Understanding complex exponentials is key to solving problems involving waveforms or oscillations, such as those in electrical engineering, quantum physics, and signal processing. It unlocks a sophisticated but elegantly simple way to handle periodic functions and rotations.

Trigonometric Identities

Trigonometric identities provide crucial relationships between the angles and sides of a triangle. These identities help simplify expressions and enable the solving of complex mathematical problems involving angles. The most commonly used trigonometric identities include the sine (\( \sin \)), cosine (\( \cos \)), and tangent (\( \tan \)) functions, among others.

• The Pythagorean identity: \( \cos^2(\theta) + \sin^2(\theta) = 1 \)
• The angle sum and difference identities, such as \( \cos(a \pm b) = \cos a \cos b \mp \sin a \sin b \)
• The double-angle identities, like \( \cos(2\theta) = \cos^2(\theta) - \sin^2(\theta) \)

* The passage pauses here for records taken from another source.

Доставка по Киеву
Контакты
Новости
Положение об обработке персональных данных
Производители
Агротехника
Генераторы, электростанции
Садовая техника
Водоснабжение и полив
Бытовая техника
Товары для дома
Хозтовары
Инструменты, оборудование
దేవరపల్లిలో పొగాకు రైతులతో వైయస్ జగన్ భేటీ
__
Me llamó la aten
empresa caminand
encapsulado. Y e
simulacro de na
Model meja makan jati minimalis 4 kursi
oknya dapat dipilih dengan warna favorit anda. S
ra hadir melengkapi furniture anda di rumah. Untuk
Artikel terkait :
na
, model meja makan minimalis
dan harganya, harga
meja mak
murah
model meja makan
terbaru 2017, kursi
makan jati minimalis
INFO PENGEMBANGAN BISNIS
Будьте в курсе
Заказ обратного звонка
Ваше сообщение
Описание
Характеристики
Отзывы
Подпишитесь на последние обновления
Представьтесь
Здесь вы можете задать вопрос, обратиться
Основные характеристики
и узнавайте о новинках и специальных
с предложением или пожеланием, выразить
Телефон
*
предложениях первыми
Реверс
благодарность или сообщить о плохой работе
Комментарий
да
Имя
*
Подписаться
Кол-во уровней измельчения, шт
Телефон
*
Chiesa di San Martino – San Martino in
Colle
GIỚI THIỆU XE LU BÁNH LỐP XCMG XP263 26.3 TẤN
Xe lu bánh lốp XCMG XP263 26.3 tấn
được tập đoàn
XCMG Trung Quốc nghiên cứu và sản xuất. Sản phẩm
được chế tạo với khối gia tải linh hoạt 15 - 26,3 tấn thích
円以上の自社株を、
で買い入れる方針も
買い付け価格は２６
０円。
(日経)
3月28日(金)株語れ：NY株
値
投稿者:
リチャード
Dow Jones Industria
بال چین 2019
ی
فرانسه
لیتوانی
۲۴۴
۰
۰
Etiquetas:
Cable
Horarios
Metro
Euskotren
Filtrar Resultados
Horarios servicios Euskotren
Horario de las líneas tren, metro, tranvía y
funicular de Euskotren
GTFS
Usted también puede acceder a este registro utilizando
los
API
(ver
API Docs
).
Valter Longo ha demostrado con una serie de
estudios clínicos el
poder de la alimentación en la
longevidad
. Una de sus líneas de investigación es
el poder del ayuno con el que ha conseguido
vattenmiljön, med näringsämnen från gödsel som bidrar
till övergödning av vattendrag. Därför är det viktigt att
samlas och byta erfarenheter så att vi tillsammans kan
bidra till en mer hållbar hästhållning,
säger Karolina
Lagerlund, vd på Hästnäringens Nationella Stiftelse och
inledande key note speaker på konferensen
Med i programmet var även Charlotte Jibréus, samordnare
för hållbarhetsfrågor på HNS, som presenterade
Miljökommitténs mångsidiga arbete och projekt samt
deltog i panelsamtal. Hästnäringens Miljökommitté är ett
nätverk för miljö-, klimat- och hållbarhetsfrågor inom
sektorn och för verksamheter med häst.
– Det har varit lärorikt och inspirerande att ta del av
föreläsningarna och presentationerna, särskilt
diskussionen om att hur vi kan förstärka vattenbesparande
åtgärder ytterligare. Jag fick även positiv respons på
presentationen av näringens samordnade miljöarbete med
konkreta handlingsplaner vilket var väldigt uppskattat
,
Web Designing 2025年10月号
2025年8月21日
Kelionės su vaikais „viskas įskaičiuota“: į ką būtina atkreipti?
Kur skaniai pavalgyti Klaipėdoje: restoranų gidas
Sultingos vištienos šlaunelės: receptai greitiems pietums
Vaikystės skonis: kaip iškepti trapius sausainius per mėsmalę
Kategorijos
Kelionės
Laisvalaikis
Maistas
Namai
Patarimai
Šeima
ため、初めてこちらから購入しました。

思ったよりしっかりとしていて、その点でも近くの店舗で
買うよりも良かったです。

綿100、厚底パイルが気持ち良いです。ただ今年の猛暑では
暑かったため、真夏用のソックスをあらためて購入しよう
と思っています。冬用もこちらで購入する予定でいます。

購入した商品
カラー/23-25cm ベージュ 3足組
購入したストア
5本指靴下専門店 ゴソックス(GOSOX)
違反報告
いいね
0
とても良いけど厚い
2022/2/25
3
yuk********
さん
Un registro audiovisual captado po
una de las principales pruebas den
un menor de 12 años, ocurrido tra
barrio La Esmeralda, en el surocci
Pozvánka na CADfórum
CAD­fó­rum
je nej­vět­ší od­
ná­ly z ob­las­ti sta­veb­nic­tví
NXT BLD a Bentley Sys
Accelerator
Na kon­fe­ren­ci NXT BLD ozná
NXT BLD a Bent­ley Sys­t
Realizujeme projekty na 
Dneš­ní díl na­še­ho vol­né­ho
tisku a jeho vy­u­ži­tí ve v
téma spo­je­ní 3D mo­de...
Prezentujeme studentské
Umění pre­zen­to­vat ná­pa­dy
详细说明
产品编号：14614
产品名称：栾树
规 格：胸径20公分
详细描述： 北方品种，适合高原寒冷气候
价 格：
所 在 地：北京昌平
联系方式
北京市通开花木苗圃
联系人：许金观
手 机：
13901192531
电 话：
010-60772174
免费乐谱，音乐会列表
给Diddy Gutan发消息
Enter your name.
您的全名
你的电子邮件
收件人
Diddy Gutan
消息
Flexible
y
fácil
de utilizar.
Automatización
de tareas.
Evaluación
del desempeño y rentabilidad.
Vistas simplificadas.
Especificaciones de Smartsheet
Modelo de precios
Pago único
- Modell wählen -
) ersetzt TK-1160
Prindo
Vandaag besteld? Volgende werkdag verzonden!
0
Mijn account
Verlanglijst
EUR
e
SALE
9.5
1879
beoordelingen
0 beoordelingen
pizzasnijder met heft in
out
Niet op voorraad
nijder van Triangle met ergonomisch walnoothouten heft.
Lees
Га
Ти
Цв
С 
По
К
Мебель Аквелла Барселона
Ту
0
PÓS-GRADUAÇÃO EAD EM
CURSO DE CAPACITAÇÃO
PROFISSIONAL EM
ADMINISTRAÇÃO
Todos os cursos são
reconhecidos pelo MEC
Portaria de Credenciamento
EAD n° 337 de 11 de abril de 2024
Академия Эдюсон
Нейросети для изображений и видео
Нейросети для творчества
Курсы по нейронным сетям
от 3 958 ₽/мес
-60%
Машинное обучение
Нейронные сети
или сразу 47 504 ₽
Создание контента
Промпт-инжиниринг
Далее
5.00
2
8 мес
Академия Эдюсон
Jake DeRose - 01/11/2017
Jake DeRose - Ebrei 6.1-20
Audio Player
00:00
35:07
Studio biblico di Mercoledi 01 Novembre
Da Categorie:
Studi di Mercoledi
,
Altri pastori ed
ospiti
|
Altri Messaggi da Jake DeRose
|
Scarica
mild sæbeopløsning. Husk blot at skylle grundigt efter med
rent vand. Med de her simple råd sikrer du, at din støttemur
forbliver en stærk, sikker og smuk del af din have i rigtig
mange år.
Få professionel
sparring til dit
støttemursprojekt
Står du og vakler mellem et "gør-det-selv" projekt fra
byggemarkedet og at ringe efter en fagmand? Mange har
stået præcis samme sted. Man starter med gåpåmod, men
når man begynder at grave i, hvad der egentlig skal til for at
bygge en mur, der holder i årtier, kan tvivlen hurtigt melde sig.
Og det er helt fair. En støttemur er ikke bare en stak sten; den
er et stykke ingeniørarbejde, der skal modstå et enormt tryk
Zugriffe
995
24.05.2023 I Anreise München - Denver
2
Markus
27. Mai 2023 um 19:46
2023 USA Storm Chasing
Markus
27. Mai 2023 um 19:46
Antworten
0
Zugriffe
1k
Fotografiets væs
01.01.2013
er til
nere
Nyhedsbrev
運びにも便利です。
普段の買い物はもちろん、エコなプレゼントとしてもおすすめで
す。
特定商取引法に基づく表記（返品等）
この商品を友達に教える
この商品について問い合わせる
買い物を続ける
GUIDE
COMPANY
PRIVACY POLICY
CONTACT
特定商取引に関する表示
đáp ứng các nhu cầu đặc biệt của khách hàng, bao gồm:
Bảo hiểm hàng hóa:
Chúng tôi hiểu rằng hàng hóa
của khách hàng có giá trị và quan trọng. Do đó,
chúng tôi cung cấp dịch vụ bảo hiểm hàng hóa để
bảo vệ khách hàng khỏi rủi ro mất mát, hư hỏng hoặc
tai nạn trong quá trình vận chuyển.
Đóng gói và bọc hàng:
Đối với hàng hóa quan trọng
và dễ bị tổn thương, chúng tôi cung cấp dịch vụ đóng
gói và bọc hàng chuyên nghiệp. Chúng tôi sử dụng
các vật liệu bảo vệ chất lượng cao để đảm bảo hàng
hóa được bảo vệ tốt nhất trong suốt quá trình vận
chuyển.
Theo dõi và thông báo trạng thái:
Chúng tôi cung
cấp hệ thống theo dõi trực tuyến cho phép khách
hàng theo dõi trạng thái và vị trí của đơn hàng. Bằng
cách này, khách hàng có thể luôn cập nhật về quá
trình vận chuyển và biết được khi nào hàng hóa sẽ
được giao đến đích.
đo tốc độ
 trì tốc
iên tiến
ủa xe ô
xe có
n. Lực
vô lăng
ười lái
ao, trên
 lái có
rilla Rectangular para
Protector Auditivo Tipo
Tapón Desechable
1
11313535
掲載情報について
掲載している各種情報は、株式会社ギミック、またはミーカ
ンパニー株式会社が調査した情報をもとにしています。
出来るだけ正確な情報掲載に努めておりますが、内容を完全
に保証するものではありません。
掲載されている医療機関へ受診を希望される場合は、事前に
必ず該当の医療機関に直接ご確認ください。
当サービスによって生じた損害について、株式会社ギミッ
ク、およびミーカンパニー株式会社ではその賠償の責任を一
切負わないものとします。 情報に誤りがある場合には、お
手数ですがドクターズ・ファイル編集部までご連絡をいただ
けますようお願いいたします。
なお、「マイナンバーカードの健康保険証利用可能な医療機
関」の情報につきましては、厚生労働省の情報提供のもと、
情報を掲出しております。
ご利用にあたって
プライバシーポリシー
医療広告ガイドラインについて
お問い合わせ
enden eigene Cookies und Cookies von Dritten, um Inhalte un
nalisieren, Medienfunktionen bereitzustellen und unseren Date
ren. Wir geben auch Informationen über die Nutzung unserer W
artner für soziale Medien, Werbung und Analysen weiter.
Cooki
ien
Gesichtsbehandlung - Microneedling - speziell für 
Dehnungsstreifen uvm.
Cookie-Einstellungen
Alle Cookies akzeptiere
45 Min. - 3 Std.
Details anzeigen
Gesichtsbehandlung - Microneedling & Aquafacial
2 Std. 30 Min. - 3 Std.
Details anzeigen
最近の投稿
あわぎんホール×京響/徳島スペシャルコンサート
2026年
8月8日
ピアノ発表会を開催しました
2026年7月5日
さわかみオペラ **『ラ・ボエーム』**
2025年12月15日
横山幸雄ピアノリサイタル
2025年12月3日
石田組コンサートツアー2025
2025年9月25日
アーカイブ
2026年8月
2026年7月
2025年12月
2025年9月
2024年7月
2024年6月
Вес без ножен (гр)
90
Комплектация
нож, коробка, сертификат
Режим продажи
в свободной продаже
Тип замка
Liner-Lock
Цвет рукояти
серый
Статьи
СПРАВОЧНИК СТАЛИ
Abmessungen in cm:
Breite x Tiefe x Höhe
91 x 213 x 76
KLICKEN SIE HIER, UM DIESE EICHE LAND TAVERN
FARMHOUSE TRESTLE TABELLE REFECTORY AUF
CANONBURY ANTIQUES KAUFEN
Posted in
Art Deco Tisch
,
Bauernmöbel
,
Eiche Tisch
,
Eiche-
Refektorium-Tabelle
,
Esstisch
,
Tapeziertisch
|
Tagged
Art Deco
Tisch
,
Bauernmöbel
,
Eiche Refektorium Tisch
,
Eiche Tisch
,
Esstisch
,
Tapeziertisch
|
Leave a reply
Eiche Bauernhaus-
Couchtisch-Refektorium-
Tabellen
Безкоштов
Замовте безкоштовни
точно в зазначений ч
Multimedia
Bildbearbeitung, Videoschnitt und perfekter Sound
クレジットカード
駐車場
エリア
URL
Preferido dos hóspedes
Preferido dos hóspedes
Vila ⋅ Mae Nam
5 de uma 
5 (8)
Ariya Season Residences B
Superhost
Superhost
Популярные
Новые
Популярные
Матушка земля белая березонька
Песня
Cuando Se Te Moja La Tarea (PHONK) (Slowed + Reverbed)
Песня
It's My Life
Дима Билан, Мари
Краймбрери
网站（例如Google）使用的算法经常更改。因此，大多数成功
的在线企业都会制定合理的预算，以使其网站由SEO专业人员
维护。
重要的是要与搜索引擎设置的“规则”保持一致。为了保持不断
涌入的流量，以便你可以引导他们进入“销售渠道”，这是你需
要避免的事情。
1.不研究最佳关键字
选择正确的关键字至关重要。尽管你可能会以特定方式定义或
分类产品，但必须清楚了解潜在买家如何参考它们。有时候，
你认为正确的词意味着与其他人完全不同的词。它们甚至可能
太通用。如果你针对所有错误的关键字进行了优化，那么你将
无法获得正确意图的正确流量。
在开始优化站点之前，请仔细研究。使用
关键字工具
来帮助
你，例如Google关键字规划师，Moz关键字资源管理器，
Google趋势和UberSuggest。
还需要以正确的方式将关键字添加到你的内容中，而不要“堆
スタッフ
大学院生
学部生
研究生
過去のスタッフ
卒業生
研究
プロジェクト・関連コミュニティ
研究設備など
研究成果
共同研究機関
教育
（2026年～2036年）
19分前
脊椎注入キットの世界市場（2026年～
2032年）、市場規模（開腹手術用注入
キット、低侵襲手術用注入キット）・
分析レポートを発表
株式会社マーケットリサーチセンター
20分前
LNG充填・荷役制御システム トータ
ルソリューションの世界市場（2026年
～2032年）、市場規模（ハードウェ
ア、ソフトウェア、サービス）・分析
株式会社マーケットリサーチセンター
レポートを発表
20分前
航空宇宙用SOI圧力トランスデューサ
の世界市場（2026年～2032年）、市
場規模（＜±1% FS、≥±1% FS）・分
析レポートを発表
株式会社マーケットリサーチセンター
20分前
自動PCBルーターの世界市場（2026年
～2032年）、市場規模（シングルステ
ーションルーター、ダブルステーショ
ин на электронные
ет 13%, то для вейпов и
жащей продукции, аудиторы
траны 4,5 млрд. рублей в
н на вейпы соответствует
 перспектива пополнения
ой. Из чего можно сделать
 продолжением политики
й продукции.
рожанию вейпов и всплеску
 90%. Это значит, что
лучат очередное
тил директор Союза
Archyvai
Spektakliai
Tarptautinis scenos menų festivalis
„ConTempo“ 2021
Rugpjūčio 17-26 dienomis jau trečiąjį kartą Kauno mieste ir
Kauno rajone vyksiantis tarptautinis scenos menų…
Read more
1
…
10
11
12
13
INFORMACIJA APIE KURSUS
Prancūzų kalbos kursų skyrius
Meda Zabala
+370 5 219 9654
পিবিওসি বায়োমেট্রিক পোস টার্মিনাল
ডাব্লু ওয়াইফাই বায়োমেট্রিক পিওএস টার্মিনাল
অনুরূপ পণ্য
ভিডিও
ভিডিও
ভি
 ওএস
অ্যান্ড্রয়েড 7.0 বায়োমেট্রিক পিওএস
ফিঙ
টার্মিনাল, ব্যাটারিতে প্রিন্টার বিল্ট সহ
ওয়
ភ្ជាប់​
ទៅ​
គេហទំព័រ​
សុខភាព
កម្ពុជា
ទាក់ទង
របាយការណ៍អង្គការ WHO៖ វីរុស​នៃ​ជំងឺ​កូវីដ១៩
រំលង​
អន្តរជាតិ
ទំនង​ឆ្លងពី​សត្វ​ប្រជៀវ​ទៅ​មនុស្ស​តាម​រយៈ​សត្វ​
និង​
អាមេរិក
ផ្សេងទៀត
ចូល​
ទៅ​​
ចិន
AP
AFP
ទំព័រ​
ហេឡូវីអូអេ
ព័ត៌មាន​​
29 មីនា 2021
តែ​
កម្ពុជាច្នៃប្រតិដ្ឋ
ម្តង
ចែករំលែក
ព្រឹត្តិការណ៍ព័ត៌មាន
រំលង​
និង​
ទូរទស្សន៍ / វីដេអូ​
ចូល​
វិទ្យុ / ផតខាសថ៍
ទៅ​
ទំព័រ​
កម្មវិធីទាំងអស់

These identities are crucial when applying Euler’s formula, allowing us to express complex numbers in exponential form while also handling terms like \( e^{i\theta} = \cos(\theta) + i\sin(\theta) \). Mastery of trigonometric identities facilitates understanding complex exponentials and decoding Euler’s magic.

Euler Relations

Euler Relations, rooted in Euler's formula, connect various mathematical worlds: exponential functions, trigonometry, and complex numbers. The primary form of this relation is:
\( e^{i\theta} = \cos(\theta) + i\sin(\theta) \).
Euler's Relations allow for the transformation of complex exponentials into trigonometric form and vice versa. This transformation simplifies analysis and computations in fields like electrical engineering, where sinusoidal waves are prevalent.
Euler's relations also underpin the famous identity:

• \( e^{i\pi} + 1 = 0 \), which elegantly ties together the five most important numbers in mathematics: e, i, pi, 1, and 0.

By mastering Euler Relations, you gain the power to handle complex analysis involving rotations and oscillations.

Complex Numbers

Complex numbers expand the idea of numbers beyond the real line into a plane, combining a real part and an imaginary part. A complex number could be written as \( a + bi \), where \( a \) and \( b \) are real numbers and \( i \) is the imaginary unit satisfying \( i^2 = -1 \).
These numbers allow the extension of real-number theories with added dimensions, making them fundamental in solving problems where square roots of negative numbers appear. The geometric interpretation of complex numbers places them on the complex plane, with the real part on the horizontal axis and the imaginary part on the vertical axis.
Complex numbers facilitate the representation of waves, rotations, and other periodic phenomena in a more comprehensive manner. They are indispensable in engineering, physics, and applied mathematics, providing a robust framework for modeling real-world behaviors.